Northern California-based Iron Ox was born from the realization that conventional American agriculture negatively impacts the environment in a multitude of ways. The type of farming most of us are familiar with uses as much as 70 percent of the world’s fresh water supply and produces up to 1.19 gigatons of greenhouse gasses every year. There’s also the issue of wasted produce, with up to 40 percent of fruits and veggies ending up in a landfill before ever reaching a consumer. While companies like Imperfect Foods, Uglies, and Misfits Market aim to offset this by proudly selling produce your typical grocery store won’t, these businesses don’t address the root of the problem: how the produce is grown.
Iron Ox uses two house-designed, AI-supported robots to perform most repetitive farming tasks and ensure resources are used efficiently. The first of these, called Grover, makes up the brawn of Iron Ox’s robotic crew. Able to lift more than 1,000 pounds, Grover helps move plant “modules” (i.e. planter boxes) around the greenhouse. Grover also helps water and harvest crops in tandem with Phil, the company’s brainier robot farmer.
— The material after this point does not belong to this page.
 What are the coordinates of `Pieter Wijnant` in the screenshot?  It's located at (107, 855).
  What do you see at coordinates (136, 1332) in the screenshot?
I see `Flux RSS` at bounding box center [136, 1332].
Phil monitors and delivers each module’s water, nutrient mix, and pH levels to maximize crop yield and quality while making sure resources aren’t overused.
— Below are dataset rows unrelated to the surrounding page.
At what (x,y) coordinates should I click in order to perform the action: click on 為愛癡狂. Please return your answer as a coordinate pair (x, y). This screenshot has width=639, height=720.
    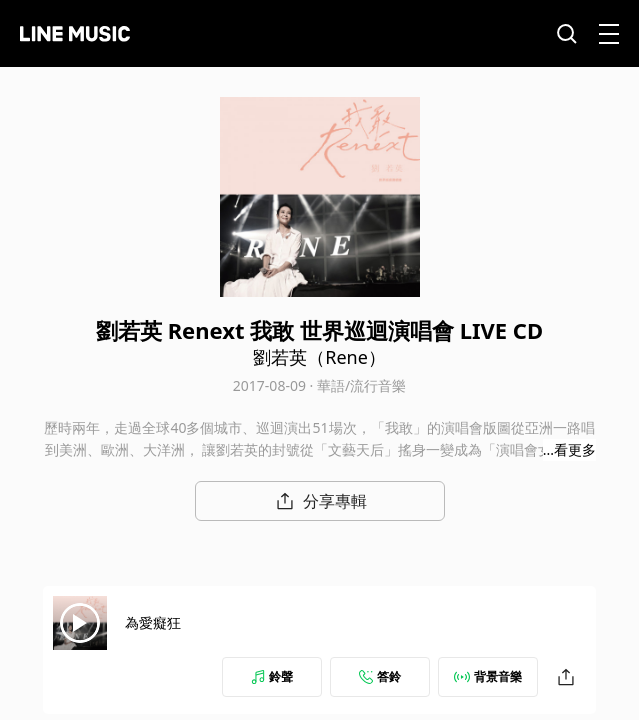     Looking at the image, I should click on (153, 622).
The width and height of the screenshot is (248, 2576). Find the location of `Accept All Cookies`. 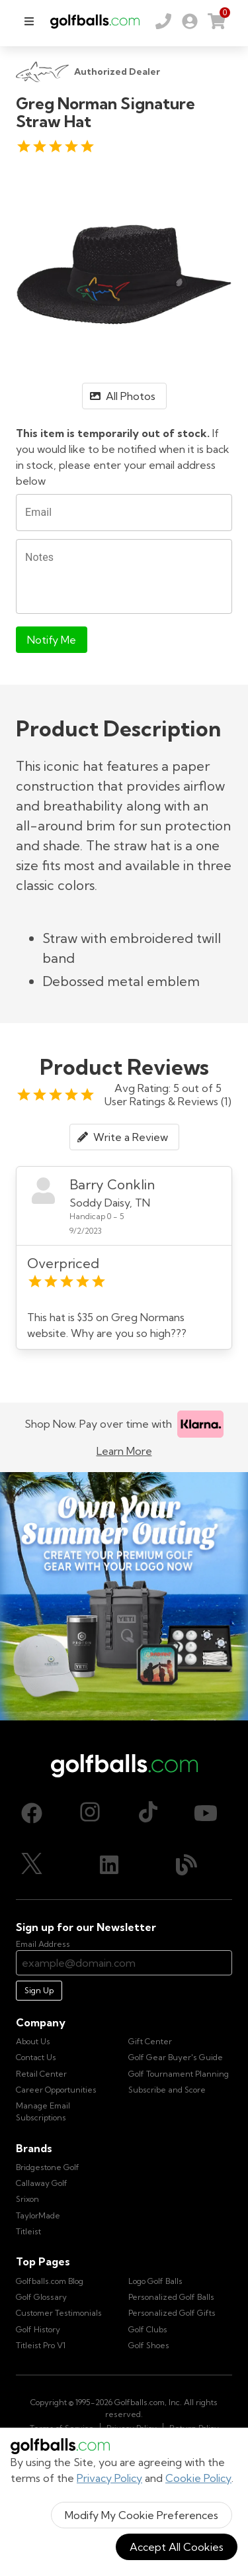 Accept All Cookies is located at coordinates (177, 2546).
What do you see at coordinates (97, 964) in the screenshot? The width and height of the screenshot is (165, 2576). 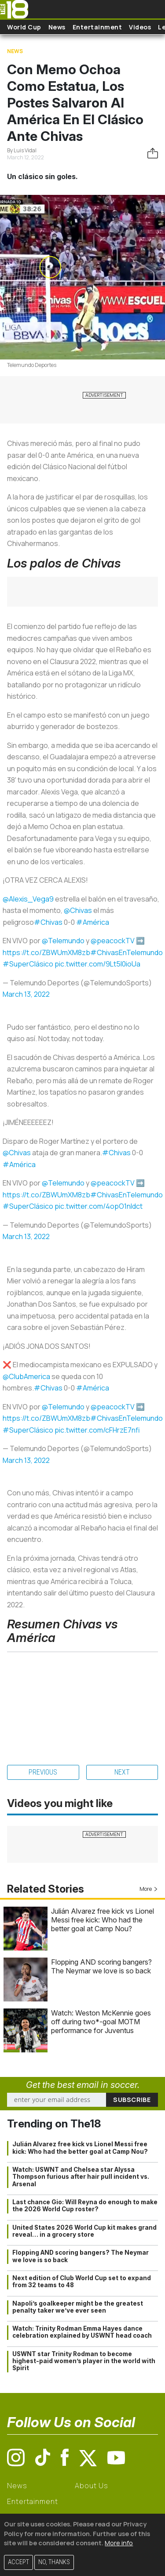 I see `pic.twitter.com/9Lt5I0ioUa` at bounding box center [97, 964].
Grover and Phil are designed to work in greenhouses, meaning Iron Ox has to plop down a facility before bringing its leafy greens, fruit, and other produce to a particular region. But the company itself says this isn’t a problem. While Iron Ox’s first facility sits in the San Francisco Bay Area, it just wrapped up construction on a 535,000-square foot greenhouse in Lockhart, Texas, where it will bring sustainably-grown produce to the entire state.
“Iron Ox’s Lockhart facility is the blueprint for sustainable produce farming near urban centers across the nation and around the world,” Iron Ox senior communications director Jen Capasso told ExtremeTech. “We want to make food a renewable resource for everyone. While our vision is global, we know that everything we achieve will be through our local efforts. Food grown at an Iron Ox facility will stay nearby, ensuring our surrounding communities have access to fresh produce that is grown recently, locally and sustainably.”
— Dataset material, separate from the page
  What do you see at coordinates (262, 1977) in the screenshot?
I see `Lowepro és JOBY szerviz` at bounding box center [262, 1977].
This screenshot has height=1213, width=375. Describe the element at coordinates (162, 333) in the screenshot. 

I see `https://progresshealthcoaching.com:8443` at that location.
As with any other setting, the integration of robots into agriculture raises concerns regarding job displacement. Conventional farming has long presented employment opportunities for lower-income communities and immigrants; while those opportunities are far from perfect, many don’t want to see them disappear altogether. Iron Ox’s perspective is that now is the time for an agricultural revamp. The company says farming is facing a labor crisis as young workers turn away from grueling, environmentally detrimental work, and that its technology may very well present a more positive alternative.
“Agriculture is long overdue for a technology update,” Capasso said. “By introducing technology to farming, we can not only increase efficiency, become more sustainable, but also we can equip workers with tech skills that are highly beneficial in a digital world.” Whether Iron Ox elects to support such career transitions via internships, training programs, or other means is something we’ll have to wait to find out.
Iron Ox’s produce is currently available at Whole Foods, Mollie Stone’s Markets, and Bianchini’s Market in northern California, with central Texas locations to come later this year.